By Sydney Pettey, USM Eco-Rep
You’re taking that 20-minute drive from Gorham to Portland to take a final exam. You are going through every piece of information you crammed into your head the night before and then it happens. That glowing, orange light goes on and your car stops. It can only mean one thing. You’re about to open your wallet. According to supermoney.com, the average car repair cost is $397.87, with prices ranging from $16.88 to $1,1190.18 per repair. In addition to repairs, there are monthly, annual and mileage-based expenses. These include oil changes and tire rotations every 5,000 miles, gas, insurance, inspection stickers, and registration.

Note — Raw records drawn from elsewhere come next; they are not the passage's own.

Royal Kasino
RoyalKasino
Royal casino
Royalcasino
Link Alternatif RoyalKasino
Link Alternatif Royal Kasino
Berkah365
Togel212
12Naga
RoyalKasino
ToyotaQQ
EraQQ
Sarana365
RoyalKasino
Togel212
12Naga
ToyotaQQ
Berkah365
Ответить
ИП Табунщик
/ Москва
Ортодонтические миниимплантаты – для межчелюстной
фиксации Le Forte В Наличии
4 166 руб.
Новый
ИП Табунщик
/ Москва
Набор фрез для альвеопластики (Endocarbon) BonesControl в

It is common knowledge that automobiles release exhaust that contains carbon dioxide (CO2). As stated by Transport Geography, transportation contributes 25% to the total CO2 emissions, with automobiles contributing 10%. According to NASA, the greenhouse effect is important for warming Earth, but adding more greenhouse gases, like CO2, allows builds up this cloud, allowing less radiation back out to space, causing more warming on Earth.

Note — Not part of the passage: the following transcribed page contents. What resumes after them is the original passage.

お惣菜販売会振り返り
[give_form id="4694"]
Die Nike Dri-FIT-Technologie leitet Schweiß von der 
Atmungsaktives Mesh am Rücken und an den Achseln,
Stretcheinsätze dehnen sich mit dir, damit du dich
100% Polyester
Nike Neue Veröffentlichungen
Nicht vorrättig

In 2007, USM signed a pledge titled American College and University Presidents’ Climate Commitment (ACUPCC), to be carbon neutral by 2040 by decreasing its greenhouse gas emissions to zero. According to the Campus Sustainability Strategic Plan, USM hopes to reduce its greenhouse gas emissions by 20% from transportation alone by 2025. The use of alternative modes of transportation are key to reduce emissions from vehicles. USM’s Office of Sustainability led a Transportation Demand Management (TDM) study with private consulting firm VHB, which resulted in various initiatives to encourage and support alternative modes of transportation to achieve the 20% reduction in emissions from transportation. There are alternative modes of transportation other than a single-occupancy vehicle, including walking, biking, carpooling, and public transit.

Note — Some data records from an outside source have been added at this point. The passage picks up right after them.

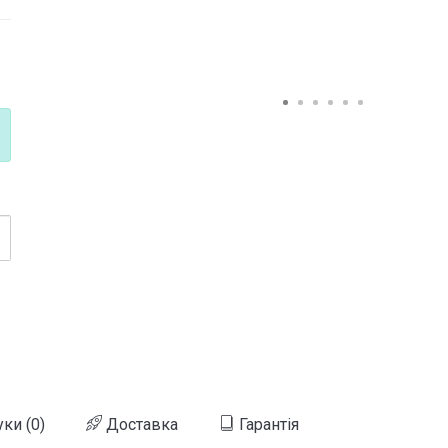
уки (0)
Доставка
Гарантія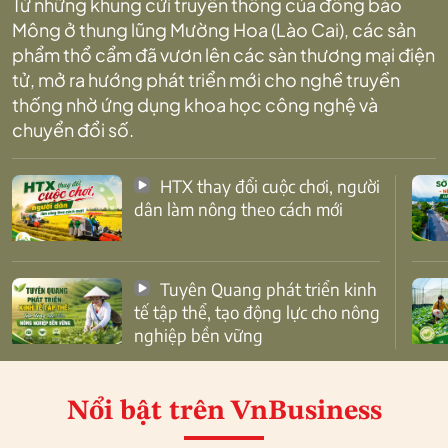
Từ những khung cửi truyền thống của đồng bào
Mông ở thung lũng Mường Hoa (Lào Cai), các sản
phẩm thổ cẩm đã vươn lên các sàn thương mại điện
tử, mở ra hướng phát triển mới cho nghề truyền
thống nhờ ứng dụng khoa học công nghệ và
chuyển đổi số.
HTX thay đổi cuộc chơi, người
dân làm nông theo cách mới
Tuyên Quang phát triển kinh
tế tập thể, tạo động lực cho nông
nghiệp bền vững
Nổi bật
trên VnBusiness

A primary alternative mode of transportation offered at USM is public transit. USM partnered with Greater Portland Metro to create the Husky Line which travels between the Portland and Gorham campuses every 30 minutes. In addition to the Husky Line, Metro has 9 other routes throughout the Greater Portland Area that anyone with a USM card can ride for free. All you have to do is show the driver your card. By taking the Husky Line for that 19.8 mile round-trip between Portland and Gorham one day a week for one semester (14 weeks) in a 24.7 miles/gallon automobile (the average mpg) with gas costing $2.50 per gallon, you would save approximately $28 in gas for the semester, as calculated on calculator.net. It would be challenging to change your transportation habits overnight and no one expects you to, but taking little steps to alter your habits can benefit yourself, the community, and the planet.